TASK REQUIREMENTS — How many lines in the listing include the string "математику"? Reply with the number alone.

INPUT RECORDS —
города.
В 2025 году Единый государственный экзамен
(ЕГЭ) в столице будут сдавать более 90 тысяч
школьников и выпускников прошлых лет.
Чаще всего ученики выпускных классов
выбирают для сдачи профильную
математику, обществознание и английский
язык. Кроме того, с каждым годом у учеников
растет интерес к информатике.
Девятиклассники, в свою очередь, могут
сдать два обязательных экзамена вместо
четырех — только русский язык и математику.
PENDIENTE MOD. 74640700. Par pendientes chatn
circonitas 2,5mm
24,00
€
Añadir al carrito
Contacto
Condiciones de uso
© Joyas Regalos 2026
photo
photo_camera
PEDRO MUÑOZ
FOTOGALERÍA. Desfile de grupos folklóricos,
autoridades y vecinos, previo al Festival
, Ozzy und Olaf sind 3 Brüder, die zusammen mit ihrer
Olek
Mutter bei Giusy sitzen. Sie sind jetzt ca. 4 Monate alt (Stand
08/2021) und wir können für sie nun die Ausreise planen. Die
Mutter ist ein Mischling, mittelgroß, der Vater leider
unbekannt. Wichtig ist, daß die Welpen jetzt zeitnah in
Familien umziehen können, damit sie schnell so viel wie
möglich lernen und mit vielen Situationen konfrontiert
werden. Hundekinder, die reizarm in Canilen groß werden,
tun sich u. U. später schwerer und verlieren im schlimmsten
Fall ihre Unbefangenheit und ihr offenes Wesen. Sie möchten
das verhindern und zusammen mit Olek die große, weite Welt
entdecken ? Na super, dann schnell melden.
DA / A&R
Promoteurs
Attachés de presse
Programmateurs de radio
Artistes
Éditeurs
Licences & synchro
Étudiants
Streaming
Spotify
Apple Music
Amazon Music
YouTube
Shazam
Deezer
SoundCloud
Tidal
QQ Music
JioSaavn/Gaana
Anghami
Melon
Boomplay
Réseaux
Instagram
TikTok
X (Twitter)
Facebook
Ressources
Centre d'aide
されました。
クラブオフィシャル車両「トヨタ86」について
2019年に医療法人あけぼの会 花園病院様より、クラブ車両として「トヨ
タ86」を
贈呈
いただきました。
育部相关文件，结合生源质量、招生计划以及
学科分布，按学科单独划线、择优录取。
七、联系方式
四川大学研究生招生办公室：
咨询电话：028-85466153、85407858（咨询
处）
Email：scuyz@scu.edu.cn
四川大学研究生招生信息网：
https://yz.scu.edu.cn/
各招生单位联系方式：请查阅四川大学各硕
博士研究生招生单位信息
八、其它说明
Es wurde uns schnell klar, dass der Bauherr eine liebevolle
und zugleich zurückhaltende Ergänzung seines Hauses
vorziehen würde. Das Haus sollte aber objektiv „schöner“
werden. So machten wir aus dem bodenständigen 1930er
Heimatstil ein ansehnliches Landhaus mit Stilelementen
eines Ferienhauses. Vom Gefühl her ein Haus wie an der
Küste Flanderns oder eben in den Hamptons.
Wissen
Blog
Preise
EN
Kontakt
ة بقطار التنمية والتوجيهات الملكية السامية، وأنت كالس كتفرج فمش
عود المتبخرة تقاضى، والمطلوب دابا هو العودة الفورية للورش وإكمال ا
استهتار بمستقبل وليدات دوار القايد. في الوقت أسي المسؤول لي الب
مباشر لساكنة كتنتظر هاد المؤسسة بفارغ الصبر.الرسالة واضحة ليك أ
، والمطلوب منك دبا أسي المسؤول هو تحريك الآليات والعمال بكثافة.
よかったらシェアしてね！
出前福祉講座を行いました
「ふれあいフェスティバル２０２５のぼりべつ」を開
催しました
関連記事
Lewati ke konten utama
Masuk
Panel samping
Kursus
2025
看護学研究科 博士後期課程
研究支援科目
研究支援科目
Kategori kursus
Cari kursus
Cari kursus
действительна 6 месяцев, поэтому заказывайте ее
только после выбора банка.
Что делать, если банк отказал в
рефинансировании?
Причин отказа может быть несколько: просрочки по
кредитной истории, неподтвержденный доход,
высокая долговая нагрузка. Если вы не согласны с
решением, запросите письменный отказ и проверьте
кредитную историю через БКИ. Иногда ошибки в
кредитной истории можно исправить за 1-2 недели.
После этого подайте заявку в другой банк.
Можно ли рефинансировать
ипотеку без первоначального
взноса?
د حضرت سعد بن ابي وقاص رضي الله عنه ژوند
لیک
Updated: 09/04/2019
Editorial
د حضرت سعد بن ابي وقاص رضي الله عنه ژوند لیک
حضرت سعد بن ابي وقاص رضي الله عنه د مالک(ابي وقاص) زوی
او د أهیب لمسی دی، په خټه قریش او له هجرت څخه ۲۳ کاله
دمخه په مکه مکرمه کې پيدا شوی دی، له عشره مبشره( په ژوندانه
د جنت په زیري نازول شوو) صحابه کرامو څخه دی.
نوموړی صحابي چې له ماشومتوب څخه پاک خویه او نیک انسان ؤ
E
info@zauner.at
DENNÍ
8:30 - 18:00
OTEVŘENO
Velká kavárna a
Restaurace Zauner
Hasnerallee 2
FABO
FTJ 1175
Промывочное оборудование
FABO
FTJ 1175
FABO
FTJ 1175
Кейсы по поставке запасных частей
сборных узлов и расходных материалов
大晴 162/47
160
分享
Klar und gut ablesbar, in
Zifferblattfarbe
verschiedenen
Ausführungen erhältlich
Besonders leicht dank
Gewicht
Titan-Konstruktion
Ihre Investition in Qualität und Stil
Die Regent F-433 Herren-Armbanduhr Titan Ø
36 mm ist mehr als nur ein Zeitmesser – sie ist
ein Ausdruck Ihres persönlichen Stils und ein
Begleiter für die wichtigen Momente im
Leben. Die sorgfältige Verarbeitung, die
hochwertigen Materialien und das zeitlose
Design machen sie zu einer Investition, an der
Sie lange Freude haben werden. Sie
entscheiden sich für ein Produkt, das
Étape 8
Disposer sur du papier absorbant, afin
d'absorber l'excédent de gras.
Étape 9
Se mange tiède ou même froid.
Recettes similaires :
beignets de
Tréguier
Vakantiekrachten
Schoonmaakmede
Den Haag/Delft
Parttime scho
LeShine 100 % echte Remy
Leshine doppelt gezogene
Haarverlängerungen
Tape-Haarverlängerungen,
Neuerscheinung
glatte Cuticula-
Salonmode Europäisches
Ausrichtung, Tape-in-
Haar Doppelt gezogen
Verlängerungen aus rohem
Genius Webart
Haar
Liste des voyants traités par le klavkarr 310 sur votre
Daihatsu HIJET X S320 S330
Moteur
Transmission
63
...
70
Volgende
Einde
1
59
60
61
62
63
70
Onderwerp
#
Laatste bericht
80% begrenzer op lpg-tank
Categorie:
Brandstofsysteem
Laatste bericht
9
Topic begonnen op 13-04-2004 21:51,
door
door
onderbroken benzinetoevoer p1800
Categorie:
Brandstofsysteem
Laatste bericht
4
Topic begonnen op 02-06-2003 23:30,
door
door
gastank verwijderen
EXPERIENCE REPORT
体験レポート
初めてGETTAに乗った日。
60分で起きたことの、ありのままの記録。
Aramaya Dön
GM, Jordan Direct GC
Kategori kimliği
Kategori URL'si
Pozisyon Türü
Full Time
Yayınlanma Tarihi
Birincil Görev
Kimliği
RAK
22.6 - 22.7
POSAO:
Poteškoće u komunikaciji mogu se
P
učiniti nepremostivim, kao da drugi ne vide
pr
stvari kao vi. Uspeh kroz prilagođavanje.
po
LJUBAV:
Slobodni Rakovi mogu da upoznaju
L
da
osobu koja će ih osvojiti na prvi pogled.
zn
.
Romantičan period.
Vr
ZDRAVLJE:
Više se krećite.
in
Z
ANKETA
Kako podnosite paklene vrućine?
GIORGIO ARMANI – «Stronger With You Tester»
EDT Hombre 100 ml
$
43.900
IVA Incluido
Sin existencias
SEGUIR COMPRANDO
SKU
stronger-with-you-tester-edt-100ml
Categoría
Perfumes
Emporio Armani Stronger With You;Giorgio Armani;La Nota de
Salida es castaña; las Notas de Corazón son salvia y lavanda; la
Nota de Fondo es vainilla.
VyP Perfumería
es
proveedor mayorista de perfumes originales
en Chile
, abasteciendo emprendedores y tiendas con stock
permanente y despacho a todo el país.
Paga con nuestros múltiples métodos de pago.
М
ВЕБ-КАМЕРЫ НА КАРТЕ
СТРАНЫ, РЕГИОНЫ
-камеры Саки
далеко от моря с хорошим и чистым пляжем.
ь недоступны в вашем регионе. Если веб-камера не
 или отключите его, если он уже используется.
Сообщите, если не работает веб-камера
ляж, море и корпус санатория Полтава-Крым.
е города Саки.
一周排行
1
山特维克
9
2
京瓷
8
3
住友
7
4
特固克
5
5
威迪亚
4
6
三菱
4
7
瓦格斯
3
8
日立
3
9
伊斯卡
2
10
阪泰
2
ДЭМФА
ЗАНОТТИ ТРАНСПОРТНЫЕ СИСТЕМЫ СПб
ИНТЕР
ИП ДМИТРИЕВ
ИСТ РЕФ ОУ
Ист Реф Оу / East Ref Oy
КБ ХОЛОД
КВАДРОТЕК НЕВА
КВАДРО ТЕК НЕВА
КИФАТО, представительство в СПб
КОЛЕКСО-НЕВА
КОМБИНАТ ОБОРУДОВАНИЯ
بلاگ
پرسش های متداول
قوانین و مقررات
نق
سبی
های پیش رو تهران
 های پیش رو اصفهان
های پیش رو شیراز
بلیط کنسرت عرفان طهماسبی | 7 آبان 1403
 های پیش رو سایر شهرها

ANSWER TO THIS EXERCISE — 2